Only about 67.95 million barrels, representing roughly 31% of total production, remained available for domestic refining, inventory and operational requirements.
Data from the Nigerian Midstream and Downstream Petroleum Regulatory Authority (NMDPRA) showed that domestic crude deliveries to refineries reached 15.84 million barrels in May, while total refinery intake stood at 17.92 million barrels.
Industry stakeholders say local refineries continue to face challenges securing adequate crude supplies despite the Domestic Crude Supply Obligation (DCSO) established under the Petroleum Industry Act.
The issue has become increasingly contentious following allegations by Dangote Petroleum Refinery that domestic crude allocations have been insufficient to support optimal refinery operations—claims the Federal Government has denied.
The Crude Oil Refinery Owners Association of Nigeria (CORAN) says many modular refineries continue to source crude directly from private producers rather than through government allocation mechanisms.
CORAN Publicity Secretary Eche Idoko said most modular refinery operators rely on commercial supply agreements with independent upstream companies.
He called on authorities to strengthen implementation of the Domestic Crude Supply Obligation to ensure Nigerian refineries receive adequate feedstock before excess crude is exported.
Investors Watching Balance Between Exports and Domestic Refining
For investors, the latest figures underscore Nigeria’s balancing act between maximizing foreign exchange earnings from crude exports and supplying enough feedstock to support its growing domestic refining industry.
Higher crude prices have boosted export values and strengthened external reserves, but sustained shortages of domestic crude could slow refinery utilisation, reduce value addition and prolong dependence on imported petroleum products.

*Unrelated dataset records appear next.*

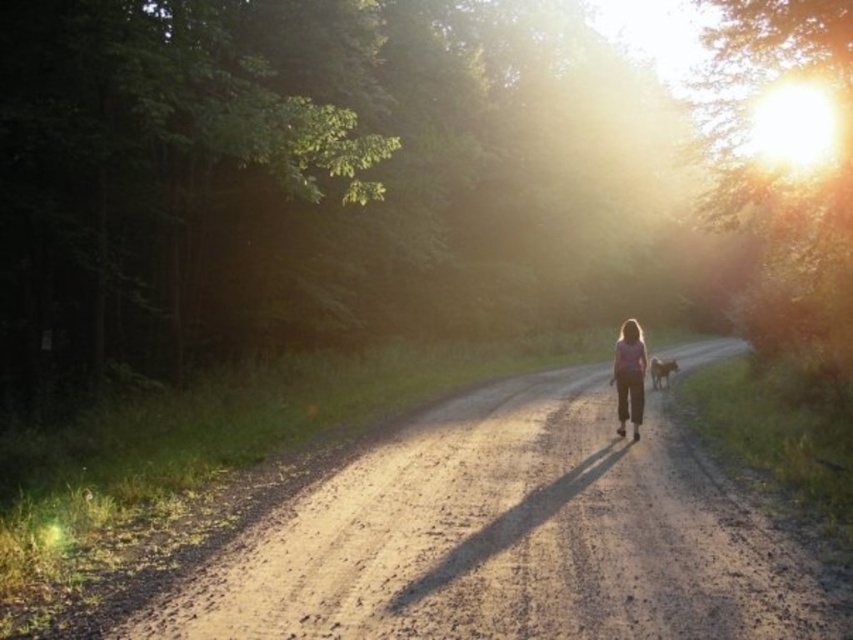 Who is more forward, (595, 387) or (625, 358)?

Point (625, 358) is in front.

Is dusty gravel road at center to the left of pink fabric girl at center from the viewer's perspective?

Yes, dusty gravel road at center is to the left of pink fabric girl at center.

Find the location of a particular element. This screenshot has height=640, width=853. dusty gravel road at center is located at coordinates (508, 538). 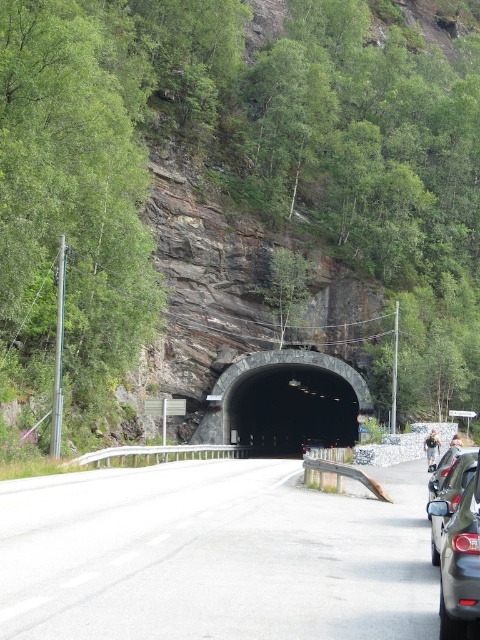 You are driving a truck that is 4 meters tall. You see the dark gray concrete tunnel at center and the matte black car at right. Can your truck pass through the tunnel without hitting the top?

The dark gray concrete tunnel at center is taller than the matte black car at right. Since the truck is 4 meters tall, the tunnel must be taller than 4 meters to allow passage. However, the description only states the tunnel is taller than the car, but doesn not provide the car height. Therefore, it is uncertain if the truck can pass safely.

You are driving a truck that is 3 meters wide. You need to enter the tunnel through the gray asphalt road at center. There is a matte black car at right parked on the side. Can your truck safely pass through the tunnel entrance without hitting the parked car?

The gray asphalt road at center might be wider than matte black car at right, so it is possible that the truck can safely pass through the tunnel entrance without hitting the parked car, but there is uncertainty due to the comparison being uncertain.

You are driving a car that is 1.8 meters wide and need to enter the tunnel. The tunnel entrance is narrow. Considering the parked cars on the right side of the road, which car, the matte black car at right or the metallic silver car at right, has a width that would allow your car to pass safely through the tunnel entrance?

The matte black car at right has a lesser width compared to metallic silver car at right. Since your car is 1.8 meters wide, the matte black car at right, being narrower, would allow your car to pass safely through the tunnel entrance. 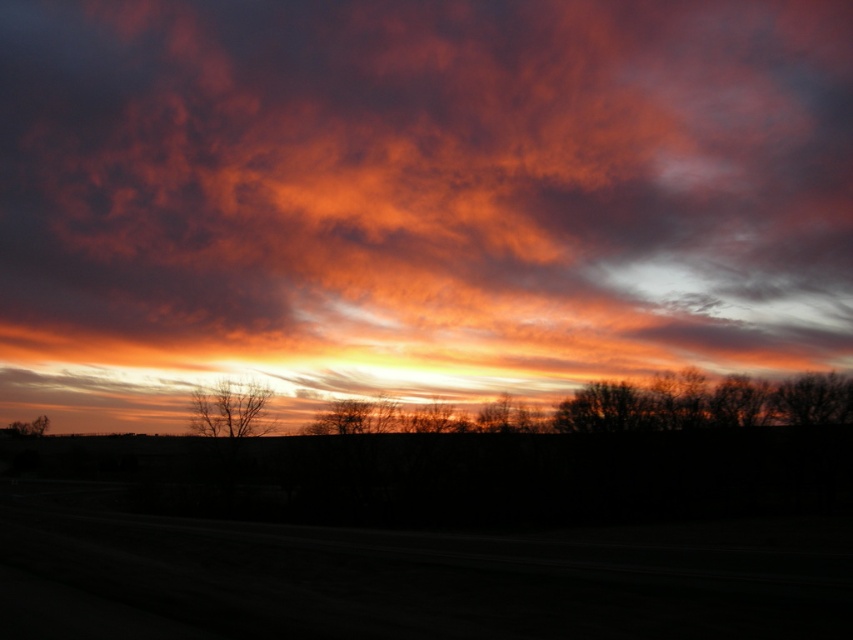 Question: Is cloudy sky at upper center to the left of bare branches at center from the viewer's perspective?

Choices:
 (A) yes
 (B) no

Answer: (B)

Question: Which object is positioned closest to the silhouetted bare branches at center?

Choices:
 (A) brown matte tree at center
 (B) cloudy sky at upper center
 (C) brown matte tree at lower left

Answer: (A)

Question: Which of the following is the closest to the observer?

Choices:
 (A) silhouetted bare branches at center
 (B) bare branches at center
 (C) cloudy sky at upper center

Answer: (A)

Question: Which of the following is the closest to the observer?

Choices:
 (A) (637, 429)
 (B) (352, 269)

Answer: (A)

Question: Can you confirm if silhouette bare tree at right is positioned to the right of brown matte tree at center?

Choices:
 (A) yes
 (B) no

Answer: (A)

Question: Can you confirm if silhouetted bare branches at center is wider than silhouette bare tree at right?

Choices:
 (A) yes
 (B) no

Answer: (B)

Energy analysts say Nigeria’s long-term objective should be to optimise both export earnings and domestic refining capacity, allowing the country to capture greater value across the petroleum supply chain rather than relying primarily on crude exports.
While the first five months of 2026 delivered a substantial export windfall, the bigger challenge remains converting higher oil prices into sustainable government revenues, stronger refining capacity and broader economic growth.